Multi-Language Support

FeedbackDetector matches correction patterns across 7 languages: English, Russian, Spanish, German, French, Chinese (Simplified), and Japanese. Each language uses dual anchoring: anchored patterns (message starts with the phrase) and unanchored patterns (phrase embedded mid-sentence). No per-language configuration is needed — all patterns are compiled into a single flat list at startup.

Mixed-language inputs are supported: “That’s неправильно” (Russian correction embedded in English) matches correctly. For unsupported languages (Korean, Arabic, etc.), the regex detector returns no signal; enable the judge detector (detector_mode = "judge") to handle these cases via LLM classification.

Step 2b — Enable LLM-Backed Judge (Optional)

By default, correction detection uses regex patterns only. If you want higher recall for ambiguous or non-English corrections, enable the judge detector:

[skills.learning]
detector_mode = "judge"
judge_model = "claude-sonnet-4-6"   # leave empty to use the primary provider
judge_adaptive_low = 0.5            # regex confidence floor (default: 0.5)
judge_adaptive_high = 0.8           # regex confidence ceiling (default: 0.8)
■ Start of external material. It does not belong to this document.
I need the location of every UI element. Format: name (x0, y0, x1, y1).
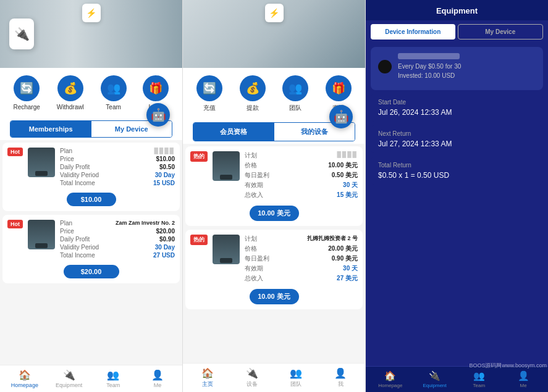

The judge only fires when regex confidence is borderline or when regex finds nothing — it does not replace regex. A rate limiter caps judge calls at 5 per 60 seconds. Judge calls run in the background and do not block the response.

Start with detector_mode = "regex" (the default) and switch to "judge" only if you notice corrections being missed. The judge adds LLM cost per borderline detection.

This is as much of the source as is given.